On n’est pas très loin aujourd’hui dans l’introduction du numérique dans nos écoles mais on revient de nulle part. Dans les années 80, il se disait que les ordinateurs servaient à caler des portes dans certaines écoles. Dans les années 90, on a cru que la numérisation se ferait toute seule dans un mouvement global de la société. Cela n’est jamais arrivé. Aujourd’hui, le matériel informatique arrivé dans les écoles serait utilisé en moyenne une heure par mois dans les écoles. Or si les jeunes sont très souvent équipés d’un smartphone, il reste des familles qui n’ont pas le moindre ordinateur à la maison. Selon une étude de l’Agence du numérique en Wallonie, 14 % des citoyens sont considérés comme des “usagers faibles du numérique”. Et 20 % des Wallons sont victimes de la fracture numérique. “Depuis dix ans, il y a une prise de conscience, note André Delacharlerie. Mais on rechigne à créer un cours spécifique alors que le numérique est désormais dans la vie de tous les jours.”

Des politiques dubitatifs

Plutôt que d'avancer, les politiques se sont posés jusqu'ici beaucoup de questions. Ils se sont demandé si la numérisation n'allait pas être nocive pour la santé des jeunes qui passent déjà beaucoup de temps sur les écrans. L’individualisation des apprentissages sur écrans au détriment de l’exposé collectif a été aussi pointée du doigt. Ou encore la crainte d’écoles qui se marchandisent et s’adaptent… au monde professionnel. Mais surtout, il n’y a pas de budgets. Ce sont les ministres de l’Économie qui aujourd’hui mettent la main au portefeuille, Bernard Clerfayt (DéFI) à Bruxelles et Willy Borsus en Wallonie (MR). Ainsi, en Wallonie, plus de 1.700 équipes pédagogiques ont été équipées; 25 millions d’euros ont été investis depuis 2012; plus de 32.000 équipements ont été fournis.
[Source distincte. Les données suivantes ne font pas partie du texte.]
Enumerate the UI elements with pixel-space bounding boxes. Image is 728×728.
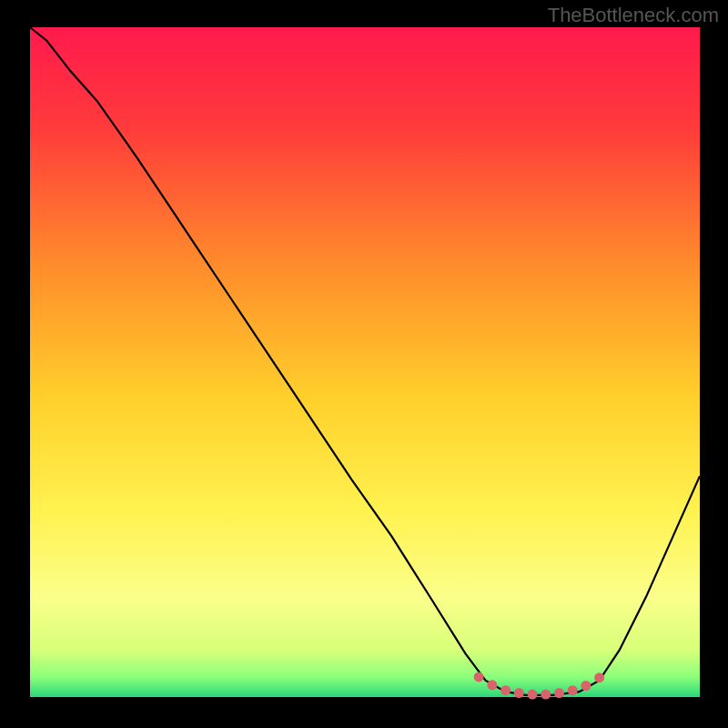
marker-dot [500,685,511,695]
bottleneck-chart [0,0,728,728]
marker-dot [594,672,604,682]
marker-dot [528,690,538,700]
marker-dot [554,688,564,698]
marker-dot [474,672,484,682]
marker-dot [568,685,578,695]
marker-dot [541,690,551,700]
watermark-text: TheBottleneck.com [548,4,719,27]
marker-dot [487,680,497,690]
marker-dot [514,688,524,698]
chart-background [30,27,700,697]
marker-dot [581,681,591,691]
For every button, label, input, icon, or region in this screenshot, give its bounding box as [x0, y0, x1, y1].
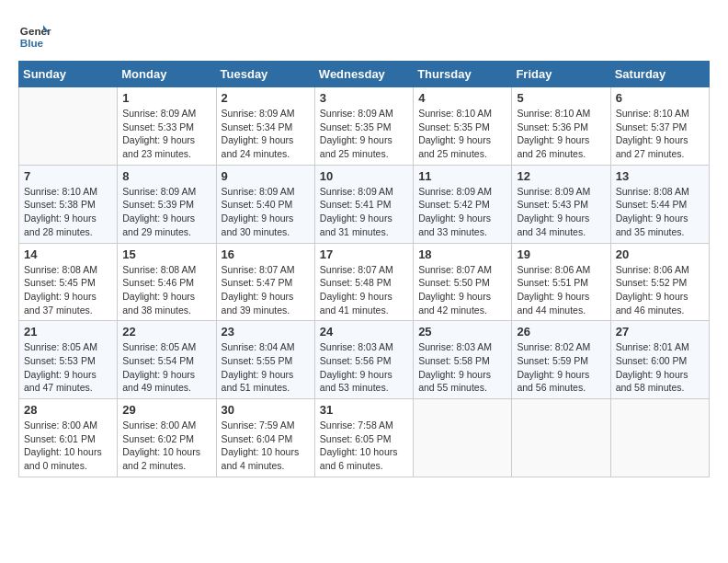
calendar-cell: 14Sunrise: 8:08 AM Sunset: 5:45 PM Dayli…: [19, 243, 118, 321]
day-info: Sunrise: 8:09 AM Sunset: 5:43 PM Dayligh…: [517, 185, 605, 239]
day-info: Sunrise: 8:08 AM Sunset: 5:44 PM Dayligh…: [616, 185, 704, 239]
calendar-cell: 12Sunrise: 8:09 AM Sunset: 5:43 PM Dayli…: [512, 165, 610, 243]
day-info: Sunrise: 8:09 AM Sunset: 5:39 PM Dayligh…: [122, 185, 210, 239]
day-number: 5: [517, 91, 605, 105]
day-info: Sunrise: 8:05 AM Sunset: 5:53 PM Dayligh…: [24, 340, 112, 395]
calendar-cell: [610, 399, 709, 477]
day-number: 17: [320, 247, 408, 261]
day-number: 4: [418, 91, 506, 105]
day-info: Sunrise: 8:07 AM Sunset: 5:47 PM Dayligh…: [222, 263, 310, 317]
day-number: 3: [320, 91, 408, 105]
calendar-cell: 13Sunrise: 8:08 AM Sunset: 5:44 PM Dayli…: [610, 165, 709, 243]
calendar-cell: [414, 399, 512, 477]
calendar-cell: 17Sunrise: 8:07 AM Sunset: 5:48 PM Dayli…: [314, 243, 413, 321]
day-info: Sunrise: 8:09 AM Sunset: 5:33 PM Dayligh…: [122, 107, 210, 161]
day-info: Sunrise: 8:09 AM Sunset: 5:40 PM Dayligh…: [222, 185, 310, 239]
day-number: 24: [320, 325, 408, 339]
calendar-cell: 16Sunrise: 8:07 AM Sunset: 5:47 PM Dayli…: [216, 243, 314, 321]
day-info: Sunrise: 8:10 AM Sunset: 5:37 PM Dayligh…: [616, 107, 704, 161]
day-info: Sunrise: 8:00 AM Sunset: 6:01 PM Dayligh…: [24, 419, 112, 473]
svg-text:Blue: Blue: [20, 37, 44, 49]
calendar-cell: 29Sunrise: 8:00 AM Sunset: 6:02 PM Dayli…: [118, 399, 216, 477]
calendar-cell: 31Sunrise: 7:58 AM Sunset: 6:05 PM Dayli…: [314, 399, 413, 477]
calendar-cell: 26Sunrise: 8:02 AM Sunset: 5:59 PM Dayli…: [512, 321, 610, 399]
calendar-cell: 2Sunrise: 8:09 AM Sunset: 5:34 PM Daylig…: [216, 87, 314, 166]
calendar-cell: 3Sunrise: 8:09 AM Sunset: 5:35 PM Daylig…: [314, 87, 413, 166]
day-info: Sunrise: 8:10 AM Sunset: 5:38 PM Dayligh…: [24, 185, 112, 239]
day-info: Sunrise: 8:00 AM Sunset: 6:02 PM Dayligh…: [122, 419, 210, 473]
calendar-cell: 4Sunrise: 8:10 AM Sunset: 5:35 PM Daylig…: [414, 87, 512, 166]
calendar-cell: 30Sunrise: 7:59 AM Sunset: 6:04 PM Dayli…: [216, 399, 314, 477]
day-number: 23: [222, 325, 310, 339]
day-number: 9: [222, 169, 310, 183]
calendar-cell: 20Sunrise: 8:06 AM Sunset: 5:52 PM Dayli…: [610, 243, 709, 321]
day-info: Sunrise: 8:10 AM Sunset: 5:35 PM Dayligh…: [418, 107, 506, 161]
day-number: 28: [24, 403, 112, 417]
calendar-week-row: 21Sunrise: 8:05 AM Sunset: 5:53 PM Dayli…: [19, 321, 710, 399]
day-number: 6: [616, 91, 704, 105]
page-header: General Blue: [18, 18, 710, 52]
calendar-cell: 23Sunrise: 8:04 AM Sunset: 5:55 PM Dayli…: [216, 321, 314, 399]
weekday-header-sunday: Sunday: [19, 62, 118, 87]
calendar-cell: 10Sunrise: 8:09 AM Sunset: 5:41 PM Dayli…: [314, 165, 413, 243]
day-number: 14: [24, 247, 112, 261]
day-number: 11: [418, 169, 506, 183]
day-number: 29: [122, 403, 210, 417]
day-number: 10: [320, 169, 408, 183]
day-number: 16: [222, 247, 310, 261]
day-number: 12: [517, 169, 605, 183]
calendar-cell: 24Sunrise: 8:03 AM Sunset: 5:56 PM Dayli…: [314, 321, 413, 399]
calendar-table: SundayMondayTuesdayWednesdayThursdayFrid…: [18, 61, 710, 477]
day-info: Sunrise: 8:06 AM Sunset: 5:52 PM Dayligh…: [616, 263, 704, 317]
day-info: Sunrise: 8:09 AM Sunset: 5:35 PM Dayligh…: [320, 107, 408, 161]
weekday-header-wednesday: Wednesday: [314, 62, 413, 87]
day-info: Sunrise: 8:02 AM Sunset: 5:59 PM Dayligh…: [517, 340, 605, 395]
day-info: Sunrise: 8:03 AM Sunset: 5:58 PM Dayligh…: [418, 340, 506, 395]
calendar-cell: 19Sunrise: 8:06 AM Sunset: 5:51 PM Dayli…: [512, 243, 610, 321]
day-info: Sunrise: 8:05 AM Sunset: 5:54 PM Dayligh…: [122, 340, 210, 395]
calendar-cell: 21Sunrise: 8:05 AM Sunset: 5:53 PM Dayli…: [19, 321, 118, 399]
day-number: 1: [122, 91, 210, 105]
calendar-cell: 25Sunrise: 8:03 AM Sunset: 5:58 PM Dayli…: [414, 321, 512, 399]
day-number: 25: [418, 325, 506, 339]
day-number: 8: [122, 169, 210, 183]
calendar-cell: 5Sunrise: 8:10 AM Sunset: 5:36 PM Daylig…: [512, 87, 610, 166]
day-info: Sunrise: 8:06 AM Sunset: 5:51 PM Dayligh…: [517, 263, 605, 317]
calendar-cell: 7Sunrise: 8:10 AM Sunset: 5:38 PM Daylig…: [19, 165, 118, 243]
calendar-cell: 28Sunrise: 8:00 AM Sunset: 6:01 PM Dayli…: [19, 399, 118, 477]
day-info: Sunrise: 8:07 AM Sunset: 5:50 PM Dayligh…: [418, 263, 506, 317]
calendar-cell: [19, 87, 118, 166]
day-number: 21: [24, 325, 112, 339]
day-number: 30: [222, 403, 310, 417]
calendar-header-row: SundayMondayTuesdayWednesdayThursdayFrid…: [19, 62, 710, 87]
calendar-week-row: 28Sunrise: 8:00 AM Sunset: 6:01 PM Dayli…: [19, 399, 710, 477]
day-number: 22: [122, 325, 210, 339]
day-info: Sunrise: 7:59 AM Sunset: 6:04 PM Dayligh…: [222, 419, 310, 473]
logo: General Blue: [18, 18, 51, 52]
day-info: Sunrise: 8:09 AM Sunset: 5:34 PM Dayligh…: [222, 107, 310, 161]
day-number: 18: [418, 247, 506, 261]
weekday-header-friday: Friday: [512, 62, 610, 87]
day-number: 27: [616, 325, 704, 339]
day-info: Sunrise: 8:04 AM Sunset: 5:55 PM Dayligh…: [222, 340, 310, 395]
calendar-week-row: 1Sunrise: 8:09 AM Sunset: 5:33 PM Daylig…: [19, 87, 710, 166]
day-number: 15: [122, 247, 210, 261]
day-number: 2: [222, 91, 310, 105]
weekday-header-saturday: Saturday: [610, 62, 709, 87]
weekday-header-tuesday: Tuesday: [216, 62, 314, 87]
weekday-header-monday: Monday: [118, 62, 216, 87]
day-info: Sunrise: 8:08 AM Sunset: 5:46 PM Dayligh…: [122, 263, 210, 317]
calendar-cell: [512, 399, 610, 477]
day-info: Sunrise: 8:03 AM Sunset: 5:56 PM Dayligh…: [320, 340, 408, 395]
day-number: 7: [24, 169, 112, 183]
calendar-cell: 18Sunrise: 8:07 AM Sunset: 5:50 PM Dayli…: [414, 243, 512, 321]
day-number: 26: [517, 325, 605, 339]
day-info: Sunrise: 8:09 AM Sunset: 5:41 PM Dayligh…: [320, 185, 408, 239]
day-info: Sunrise: 8:10 AM Sunset: 5:36 PM Dayligh…: [517, 107, 605, 161]
calendar-cell: 27Sunrise: 8:01 AM Sunset: 6:00 PM Dayli…: [610, 321, 709, 399]
day-info: Sunrise: 8:09 AM Sunset: 5:42 PM Dayligh…: [418, 185, 506, 239]
calendar-cell: 8Sunrise: 8:09 AM Sunset: 5:39 PM Daylig…: [118, 165, 216, 243]
calendar-week-row: 14Sunrise: 8:08 AM Sunset: 5:45 PM Dayli…: [19, 243, 710, 321]
logo-icon: General Blue: [18, 18, 51, 52]
day-number: 19: [517, 247, 605, 261]
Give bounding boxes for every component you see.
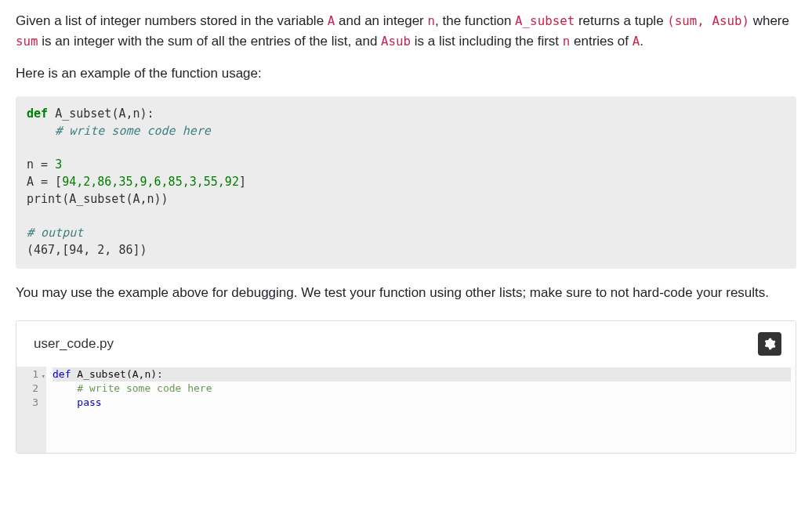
assign-n: n = (27, 157, 55, 172)
gutter-line: 1▾ (21, 367, 38, 382)
list-nums: 94,2,86,35,9,6,85,3,55,92 (62, 175, 239, 189)
assign-A-close: ] (239, 175, 246, 189)
output-value: (467,[94, 2, 86]) (27, 243, 147, 257)
code-line: def A_subset(A,n): (53, 367, 791, 382)
followup-paragraph: You may use the example above for debugg… (16, 283, 796, 303)
fn-params: (A,n): (111, 107, 154, 121)
inline-code-A2: A (633, 34, 640, 49)
fold-icon[interactable]: ▾ (42, 369, 45, 383)
example-code-block: def A_subset(A,n): # write some code her… (16, 96, 796, 269)
kw-pass: pass (77, 396, 101, 408)
inline-code-n2: n (563, 34, 571, 49)
inline-code-sum: sum (16, 34, 38, 49)
kw-def: def (53, 368, 71, 380)
code-line: # write some code here (53, 382, 791, 396)
editor-gutter: 1▾ 2 3 (16, 367, 46, 453)
fn-name: A_subset (55, 107, 111, 121)
indent (53, 396, 77, 408)
text: Given a list of integer numbers stored i… (16, 13, 328, 28)
editor-header: user_code.py (16, 321, 796, 367)
text: where (749, 13, 789, 28)
code-editor-card: user_code.py 1▾ 2 3 def A_subset(A,n): #… (16, 320, 796, 454)
text: is an integer with the sum of all the en… (38, 34, 382, 49)
inline-code-A_subset: A_subset (515, 13, 575, 28)
inline-code-n: n (428, 13, 436, 28)
problem-paragraph-1: Given a list of integer numbers stored i… (16, 11, 796, 52)
editor-code-area[interactable]: def A_subset(A,n): # write some code her… (46, 367, 796, 453)
text: returns a tuple (575, 13, 667, 28)
line-number: 3 (32, 396, 38, 408)
editor-settings-button[interactable] (758, 332, 781, 356)
inline-code-tuple: (sum, Asub) (667, 13, 749, 28)
comment-1: # write some code here (55, 124, 211, 138)
num-3: 3 (55, 157, 62, 172)
comment-output: # output (27, 226, 83, 240)
text: is a list including the first (411, 34, 563, 49)
comment: # write some code here (53, 382, 212, 394)
editor-filename: user_code.py (34, 334, 114, 354)
gutter-line: 3 (21, 396, 38, 410)
assign-A-open: A = [ (27, 175, 62, 189)
inline-code-A: A (328, 13, 335, 28)
code-line: pass (53, 396, 791, 410)
inline-code-Asub: Asub (381, 34, 411, 49)
print-call: print(A_subset(A,n)) (27, 192, 169, 206)
example-lead: Here is an example of the function usage… (16, 63, 796, 84)
line-number: 2 (32, 382, 38, 394)
fn-signature: A_subset(A,n): (71, 368, 162, 380)
text: . (640, 34, 643, 49)
text: entries of (570, 34, 632, 49)
line-number: 1 (32, 368, 38, 380)
editor-body[interactable]: 1▾ 2 3 def A_subset(A,n): # write some c… (16, 367, 796, 453)
gear-icon (763, 338, 776, 350)
text: , the function (435, 13, 515, 28)
gutter-line: 2 (21, 382, 38, 396)
kw-def: def (27, 107, 48, 121)
text: and an integer (335, 13, 427, 28)
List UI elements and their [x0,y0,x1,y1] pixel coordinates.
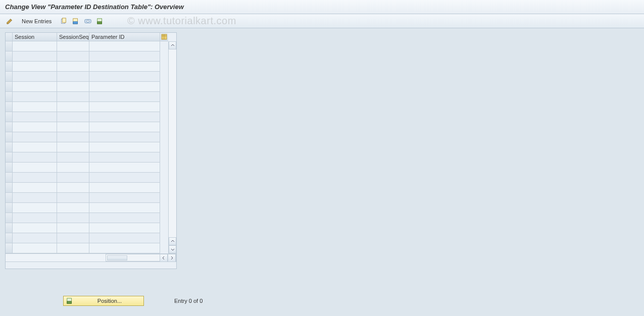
select-all-icon[interactable] [83,17,92,26]
table-row[interactable] [6,102,168,112]
row-selector[interactable] [6,183,13,193]
row-selector[interactable] [6,62,13,72]
cell-session[interactable] [13,233,57,243]
cell-session[interactable] [13,163,57,173]
cell-session-seq[interactable] [57,243,89,253]
column-header-session[interactable]: Session [13,33,57,41]
table-row[interactable] [6,142,168,152]
cell-session-seq[interactable] [57,193,89,203]
cell-parameter-id[interactable] [89,142,160,152]
vertical-scrollbar[interactable] [168,41,176,253]
cell-session-seq[interactable] [57,163,89,173]
cell-session-seq[interactable] [57,72,89,82]
cell-session-seq[interactable] [57,82,89,92]
cell-parameter-id[interactable] [89,223,160,233]
cell-session[interactable] [13,51,57,62]
cell-parameter-id[interactable] [89,51,160,62]
cell-session-seq[interactable] [57,51,89,62]
cell-session-seq[interactable] [57,92,89,102]
table-row[interactable] [6,163,168,173]
row-selector[interactable] [6,213,13,223]
cell-session-seq[interactable] [57,173,89,183]
cell-session[interactable] [13,223,57,233]
scroll-track-vertical[interactable] [169,49,176,237]
cell-session-seq[interactable] [57,62,89,72]
cell-session[interactable] [13,92,57,102]
cell-parameter-id[interactable] [89,213,160,223]
cell-session-seq[interactable] [57,112,89,122]
table-row[interactable] [6,62,168,72]
table-row[interactable] [6,203,168,213]
row-selector[interactable] [6,132,13,142]
cell-parameter-id[interactable] [89,41,160,51]
cell-session[interactable] [13,112,57,122]
table-row[interactable] [6,173,168,183]
cell-session[interactable] [13,152,57,163]
table-row[interactable] [6,112,168,122]
cell-session-seq[interactable] [57,233,89,243]
row-selector[interactable] [6,122,13,132]
row-selector[interactable] [6,173,13,183]
table-row[interactable] [6,41,168,51]
cell-session-seq[interactable] [57,132,89,142]
row-selector[interactable] [6,41,13,51]
new-entries-button[interactable]: New Entries [17,17,56,26]
cell-parameter-id[interactable] [89,82,160,92]
row-selector[interactable] [6,243,13,253]
scroll-up-button[interactable] [169,41,176,49]
cell-parameter-id[interactable] [89,183,160,193]
copy-as-icon[interactable] [59,17,68,26]
cell-parameter-id[interactable] [89,243,160,253]
cell-parameter-id[interactable] [89,193,160,203]
table-row[interactable] [6,243,168,253]
cell-parameter-id[interactable] [89,72,160,82]
cell-session[interactable] [13,203,57,213]
table-row[interactable] [6,82,168,92]
table-row[interactable] [6,213,168,223]
cell-session-seq[interactable] [57,142,89,152]
cell-session[interactable] [13,82,57,92]
cell-session[interactable] [13,62,57,72]
table-row[interactable] [6,193,168,203]
scroll-down-button[interactable] [169,245,176,253]
row-selector[interactable] [6,142,13,152]
cell-parameter-id[interactable] [89,203,160,213]
cell-session-seq[interactable] [57,203,89,213]
cell-session[interactable] [13,122,57,132]
toggle-display-change-icon[interactable] [5,17,14,26]
row-selector[interactable] [6,102,13,112]
hscroll-track[interactable] [106,254,176,261]
cell-parameter-id[interactable] [89,62,160,72]
cell-session[interactable] [13,41,57,51]
cell-parameter-id[interactable] [89,163,160,173]
scroll-down-near-button[interactable] [169,237,176,245]
row-selector[interactable] [6,203,13,213]
cell-parameter-id[interactable] [89,233,160,243]
cell-session[interactable] [13,213,57,223]
table-row[interactable] [6,51,168,62]
row-selector[interactable] [6,163,13,173]
row-selector[interactable] [6,152,13,163]
cell-session[interactable] [13,102,57,112]
table-row[interactable] [6,122,168,132]
row-selector[interactable] [6,223,13,233]
row-selector[interactable] [6,72,13,82]
table-row[interactable] [6,72,168,82]
cell-session-seq[interactable] [57,152,89,163]
cell-session-seq[interactable] [57,183,89,193]
row-selector[interactable] [6,112,13,122]
delete-icon[interactable] [71,17,80,26]
cell-parameter-id[interactable] [89,152,160,163]
row-selector-header[interactable] [6,33,13,41]
cell-parameter-id[interactable] [89,112,160,122]
deselect-all-icon[interactable] [95,17,105,26]
scroll-right-button[interactable] [168,254,176,261]
row-selector[interactable] [6,233,13,243]
column-header-parameter-id[interactable]: Parameter ID [89,33,160,41]
horizontal-scrollbar[interactable] [6,253,176,261]
cell-parameter-id[interactable] [89,132,160,142]
table-row[interactable] [6,223,168,233]
position-button[interactable]: Position... [63,296,144,306]
column-header-session-seq[interactable]: SessionSeq [57,33,89,41]
cell-parameter-id[interactable] [89,102,160,112]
Cela se fait par appels à projets. L’enseignement numérique avance aujourd’hui à deux vitesses, selon la sensibilité et l’engagement de l’école. Et ce n’est pas près de changer. Tandis que la ministre de l’Enseignement cherche de l’argent, notamment auprès des fonds structurels européens, la stratégie du numérique prévue laissera en grande partie le choix aux établissements scolaires.